Meier, Richard (American, b.1934)
Dining Table with Glass Top
Maple wood and lacquer
27.5 x 96 x 60 in
• An important Main Line, PA Collection
The Meier Collection of furniture was originally inspired by a chair that architect Richard Meier designed in the 1970s for a small reading room at the Guggenheim Museum in New York that echoed the curves and lines of Frank Loyd Wright’s spectacular rotunda. In the 1980s, Meier approached Knoll with the chair design for manufacturing, from which a whole line of other furniture was created, including the present dining table, armchairs, side chairs, chaise lounge, as well as coffee and side tables.
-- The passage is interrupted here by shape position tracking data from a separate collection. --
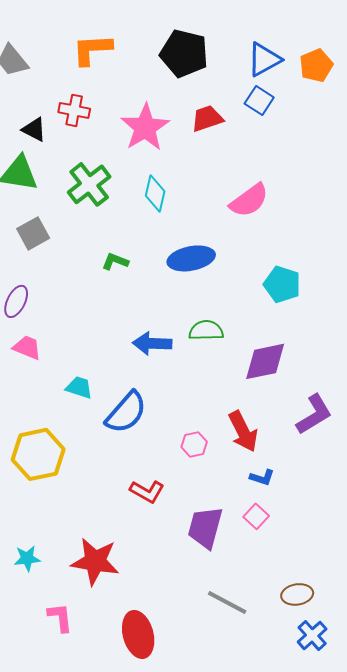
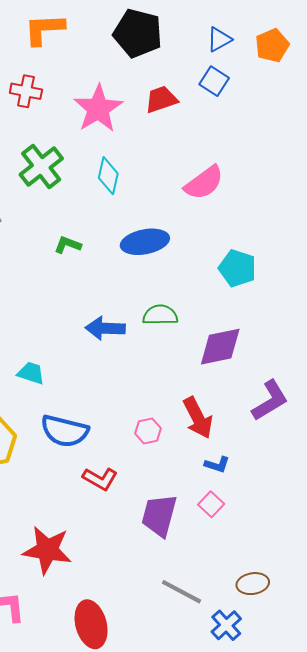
blue triangle: (264, 59) -> (219, 39), size x0.7
blue semicircle: (126, 412) -> (65, 431), moved, turned 63
blue cross: (312, 635) -> (226, 625), moved

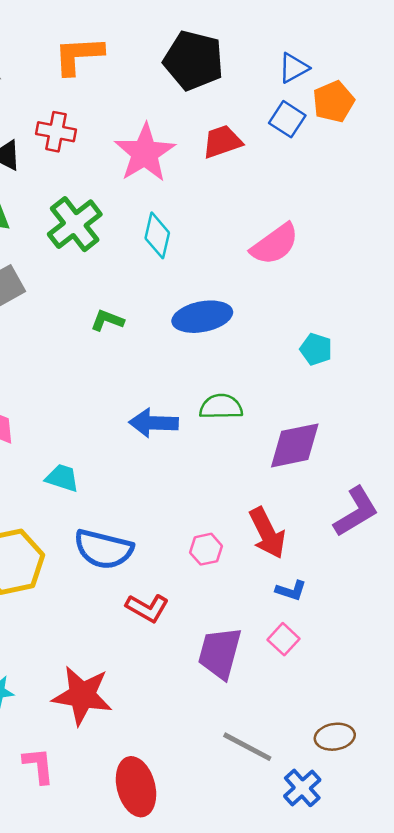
orange pentagon: (272, 45) -> (334, 102), moved
cyan pentagon: (238, 268) -> (316, 349), size x0.7

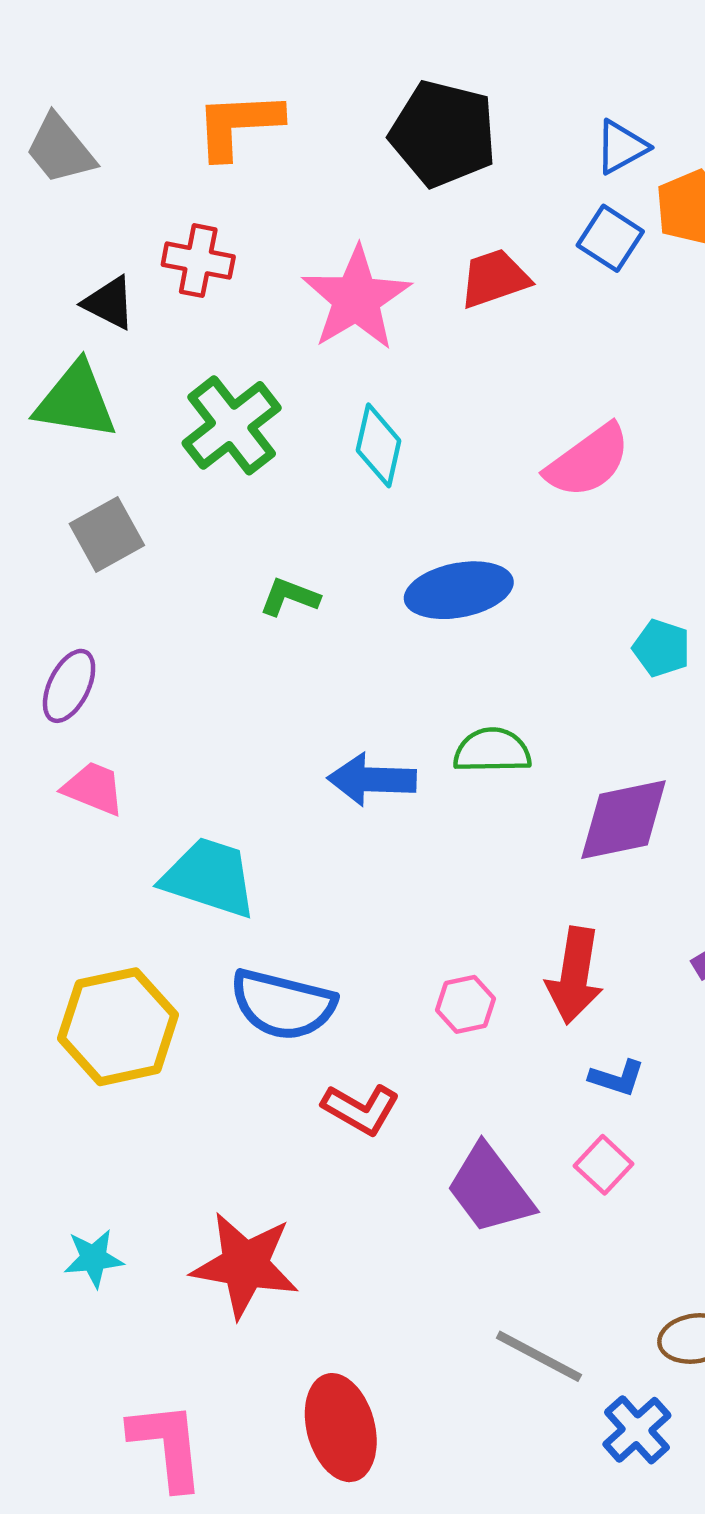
cyan trapezoid: (62, 478) -> (209, 877), size x1.6
red arrow: (267, 533) -> (575, 975), turned 36
purple trapezoid: (220, 653) -> (490, 1189), turned -52
pink L-shape: (38, 765) -> (167, 1445), moved, size x1.4

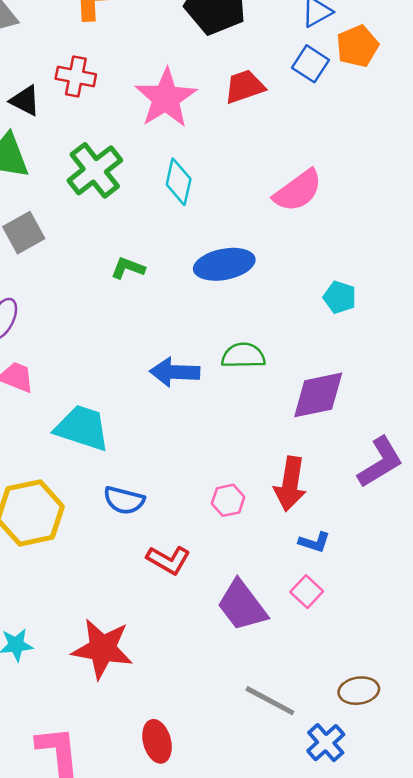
blue semicircle: (283, 1004) -> (124, 500), size x0.7
red ellipse: (341, 1428) -> (157, 741), size x0.7

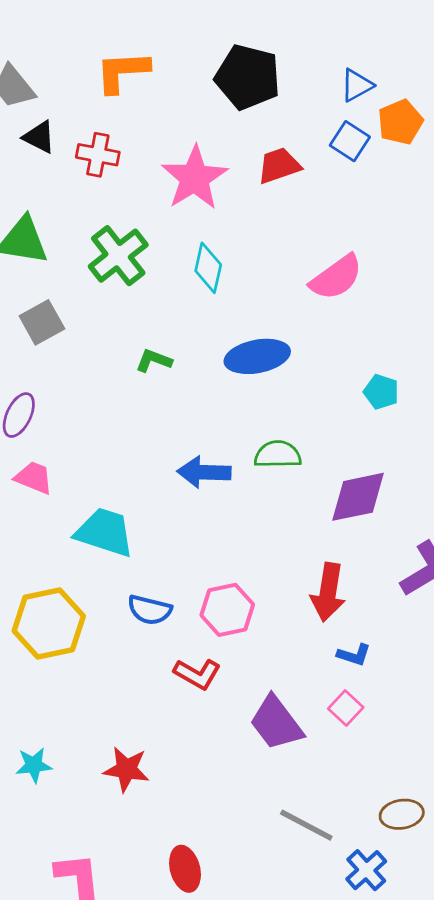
black triangle: (25, 101) -> (39, 137), moved
pink hexagon: (228, 500) -> (227, 610), moved, size x1.5
red star: (102, 649) -> (126, 769), size x0.7

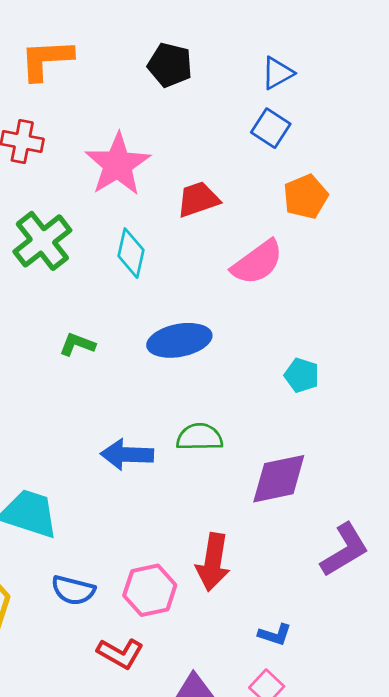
black pentagon: (248, 77) -> (170, 65), size x0.7
orange pentagon: (400, 122) -> (306, 197), moved
red trapezoid: (279, 166) -> (198, 199), moved
red arrow: (328, 592) -> (213, 562), moved

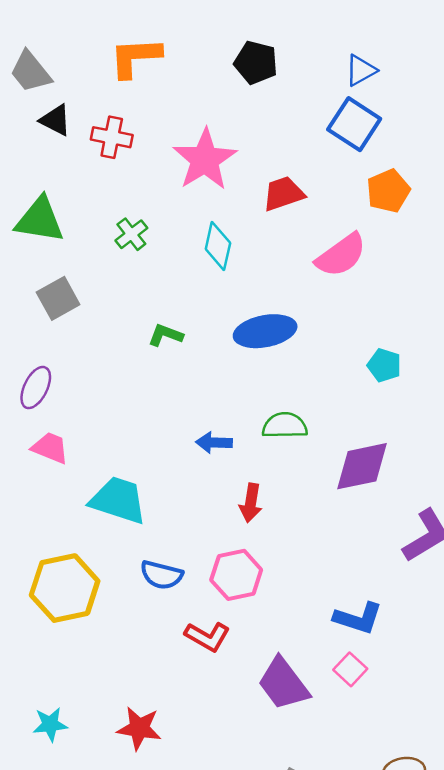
blue square: (271, 128) -> (354, 124), size x1.4
green cross: (42, 241) -> (131, 234), size x0.6
blue arrow: (127, 455) -> (214, 443), size x0.7
red arrow: (213, 562) -> (251, 503), moved, size x0.7
blue L-shape: (275, 635) -> (358, 618), size x1.5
Launched in 1982, the Meier Collection was celebrated for its modernist spirit, while concurrently looking back to traditional woodworking methods of American craftsmen in his use of solid maple forms left either in a natural state, or, as in the present example, in meticulous black lacquer finish.
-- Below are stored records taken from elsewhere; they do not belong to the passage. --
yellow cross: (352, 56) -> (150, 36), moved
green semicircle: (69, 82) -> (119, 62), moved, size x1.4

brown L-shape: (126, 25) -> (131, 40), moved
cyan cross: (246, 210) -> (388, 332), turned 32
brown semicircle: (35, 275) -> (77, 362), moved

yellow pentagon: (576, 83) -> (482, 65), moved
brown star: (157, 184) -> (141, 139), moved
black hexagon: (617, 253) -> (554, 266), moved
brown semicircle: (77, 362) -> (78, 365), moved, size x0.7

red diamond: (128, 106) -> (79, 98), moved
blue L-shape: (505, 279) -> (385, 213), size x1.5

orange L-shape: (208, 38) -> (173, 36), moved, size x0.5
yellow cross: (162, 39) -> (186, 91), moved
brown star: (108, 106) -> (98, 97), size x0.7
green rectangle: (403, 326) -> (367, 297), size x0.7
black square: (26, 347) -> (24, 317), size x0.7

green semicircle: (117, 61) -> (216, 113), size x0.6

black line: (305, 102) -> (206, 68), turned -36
Originally from New Jersey, Meier studied architecture at Cornell University and later worked in New York for Marcel Breuer before launching his own firm in 1963. Like many designers of the 1970s and 1980s, Meier’s work harkens back to early 20th century Modernist designers such as Josef Hoffmann, Le Corbusier and Mies Van der Rohe. Among Meier’s many lifetime achievements in design and architecture, he is best known for designing the Getty Center, Los Angeles and Paley Center for Media, in Beverly Hills, California; the Barcelona Museum of Contemporary Art, Spain; and the Hague City Hall, the Netherlands.